**Task requirements:**
Return all the data below as it stands, minus the pictures.

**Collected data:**
#####
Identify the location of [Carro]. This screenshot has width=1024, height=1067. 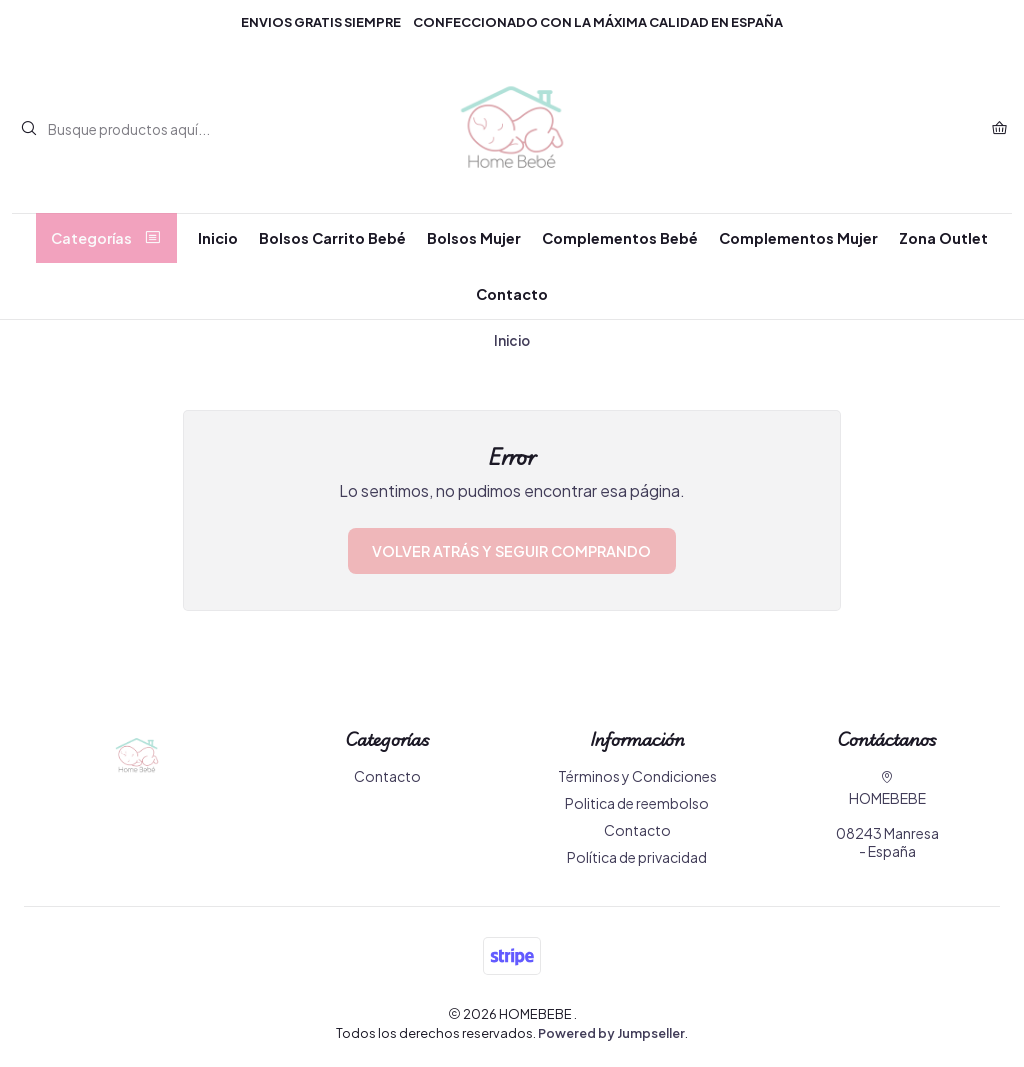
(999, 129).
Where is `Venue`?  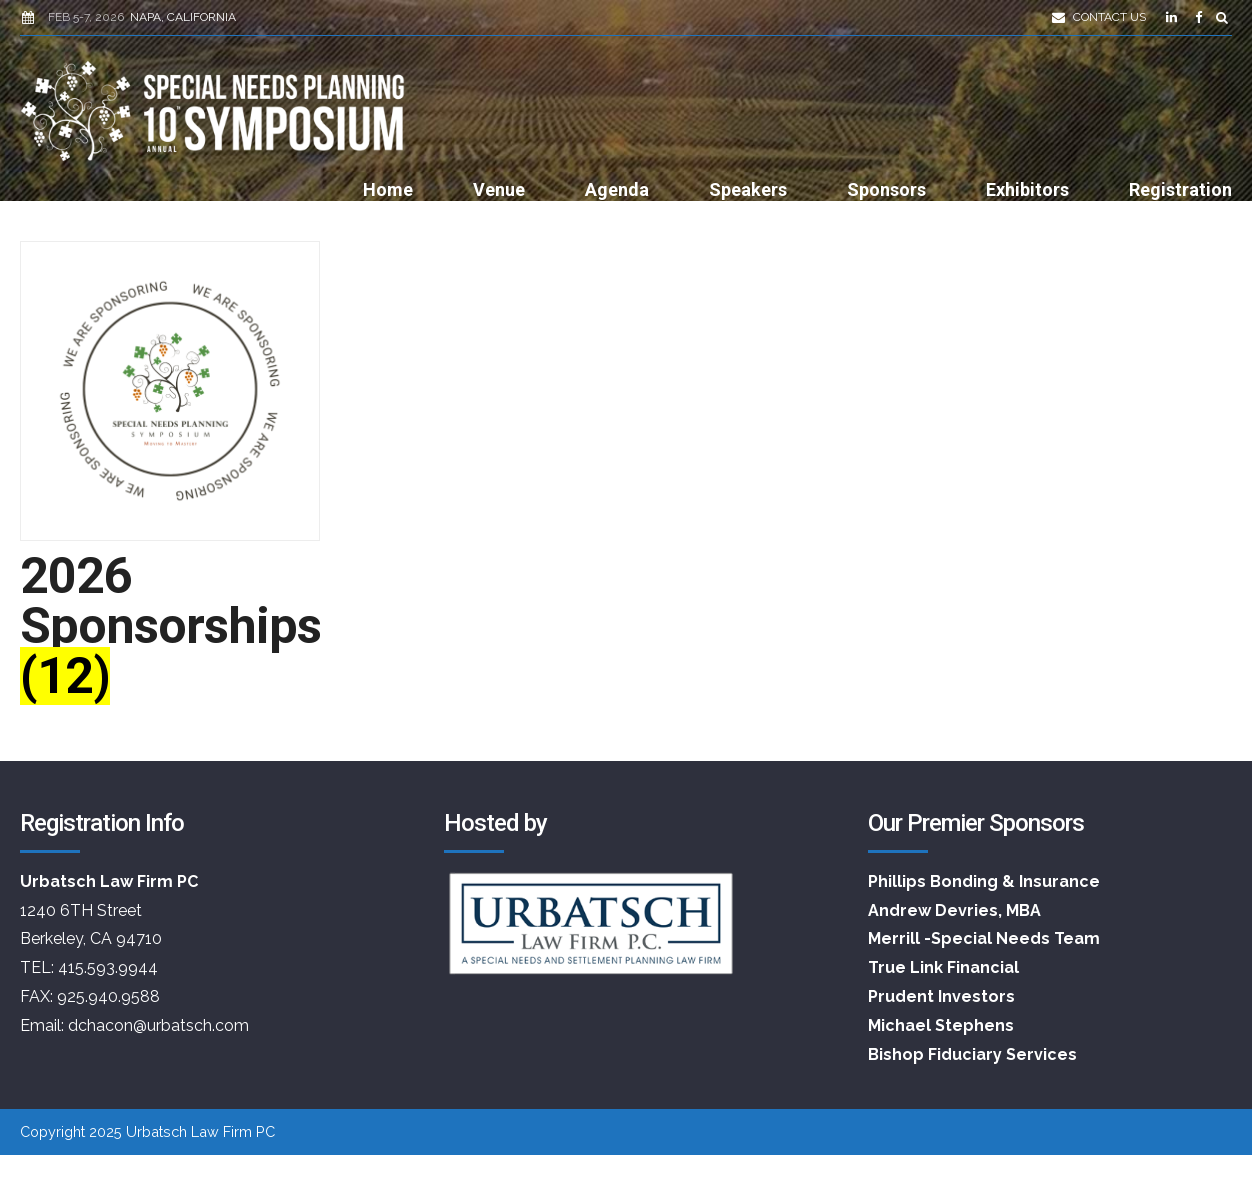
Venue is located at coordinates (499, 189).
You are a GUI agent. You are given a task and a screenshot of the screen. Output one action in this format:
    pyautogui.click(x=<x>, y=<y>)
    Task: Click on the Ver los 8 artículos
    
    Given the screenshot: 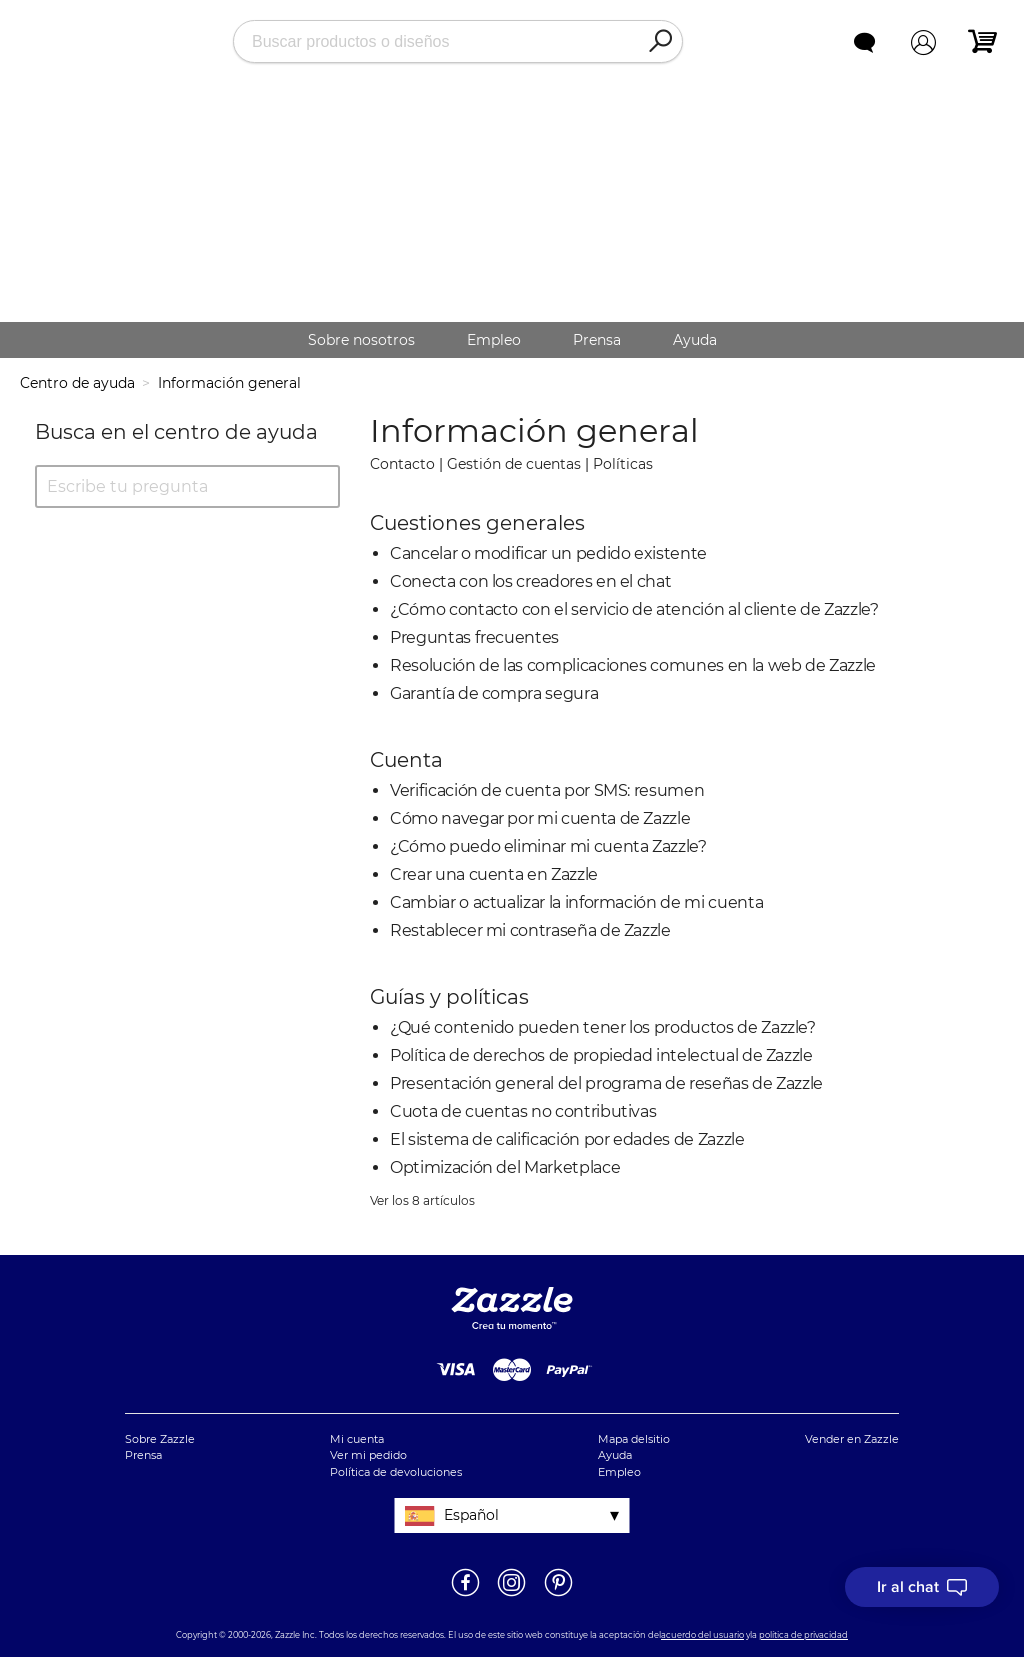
#####
**Output below:**
Identify the location of [Carro]. This screenshot has width=1024, height=1067. 
(999, 129).
Where is `Venue`?  
Venue is located at coordinates (499, 189).
You are a GUI agent. You are given a task and a screenshot of the screen. Output one action in this format:
    pyautogui.click(x=<x>, y=<y>)
    Task: Click on the Ver los 8 artículos
    
    Given the screenshot: 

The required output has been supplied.